Obama said that he believes some types of revenue increases should be included. As part of his answer, he sought to provide some context about current levels of taxation, at least for the most highly compensated Americans.
"You can't reduce the deficit to the levels that it needs to be reduced without having some revenue in the mix," Obama said. "The revenue we're talking about isn't coming out of the pockets of middle-class families that are struggling -- it's coming out of folks who are doing extraordinarily well and who are enjoying the lowest tax rates since before I was born. If you're a -- if you are a wealthy CEO or a … hedge fund manager in America right now, your taxes are lower than they have ever been. They're lower than they've been since the 1950s."
We realize that Obama offered two different standards -- the lowest rates ever, and the lowest since the 1950s. We’ve decided to use the latter standard -- "since the 1950s" -- because the data is more consistent and easily accessible. (With one exception to fund the Civil War, there was no federal taxation prior to 1913.)
The most basic way to look at this question is to use the highest marginal rates for ordinary income -- what’s commonly called the "top tax bracket." This rate -- which today is 35 percent -- is applied to any money earned above a certain threshold. For 2011, that level is $379,150 for married couples filing jointly, for individuals and for heads of households, and $189,575 for married couples filing separately.
Assuming you’re talking about the "ordinary" income a CEO or a hedge fund manager earns -- a key assumption, which we’ll discuss in more detail later -- Obama is pretty close to right, but not 100 percent.
Between 1960 (when the "1950s" faded into history) and the 1980s, when Ronald Reagan pushed through landmark tax cuts, top tax brackets had much higher rates than those in place today. For instance, the top rate was 91 percent in 1960, and 70 percent on the eve of Reagan’s election in 1980.
By 1988, the top federal income tax rate fell to 28 percent, and it stayed there until 1990. It ticked up to 31 percent for 1991 and 1992, before rising to 39.6 percent in 1993.
So, for five tax years -- 1988 through 1992 -- the top tax bracket had a lower rate than today’s top bracket.
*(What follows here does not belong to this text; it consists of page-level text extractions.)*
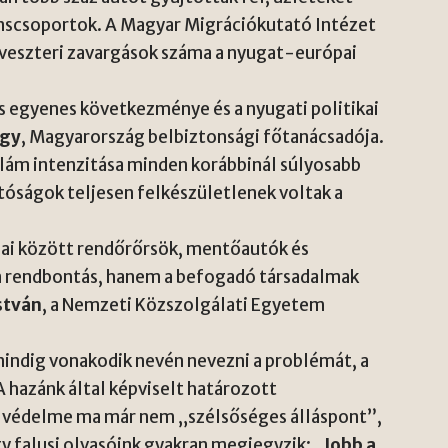
nscsoportok. A Magyar Migrációkutató Intézet
ilveszteri zavargások száma a nyugat-európai
s egyenes következménye és a nyugati politikai
rgy
, Magyarország belbiztonsági főtanácsadója.
ullám intenzitása minden korábbinál súlyosabb
hatóságok teljesen felkészületlenek voltak a
ai között rendőrőrsök, mentőautók és
án rendbontás, hanem a befogadó társadalmak
stván
, a Nemzeti Közszolgálati Egyetem
mindig vonakodik nevén nevezni a problémát, a
A hazánk által képviselt határozott
ás védelme ma már nem „szélsőséges álláspont”,
y falusi olvasóink gyakran megjegyzik: „
Jobb a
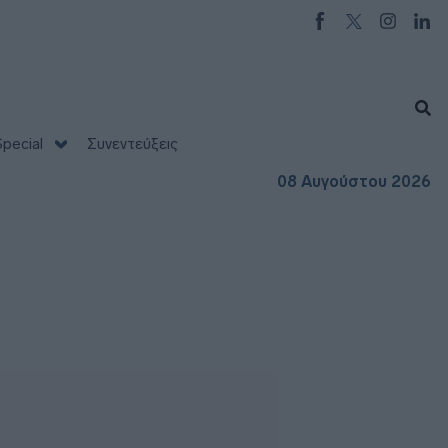
pecial
Συνεντεύξεις
08 Αυγούστου 2026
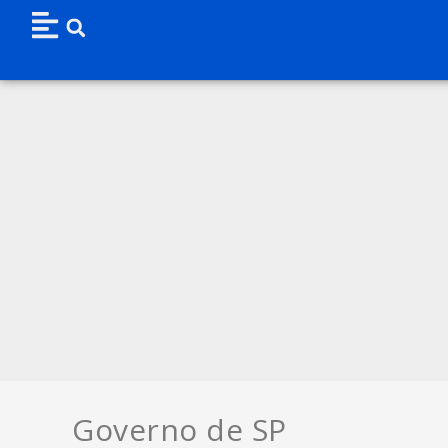
Governo de SP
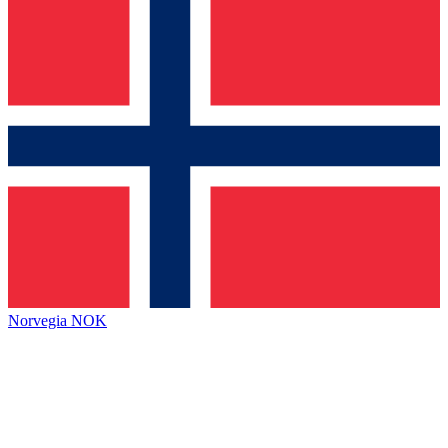
Norvegia
NOK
Put another way, out of 52 tax years since 1960, the top tax rate was lower than today’s only 10 percent of the time. (Today’s top tax bracket has been steady since 2003, so in nine additional tax years, the earlier bracket was tied with today’s.)
That’s not exactly what Obama said, but it's close.
Now for the complications. First, hedge fund managers, who were specifically cited by Obama, typically don’t pay taxes on their income the same way other Americans do.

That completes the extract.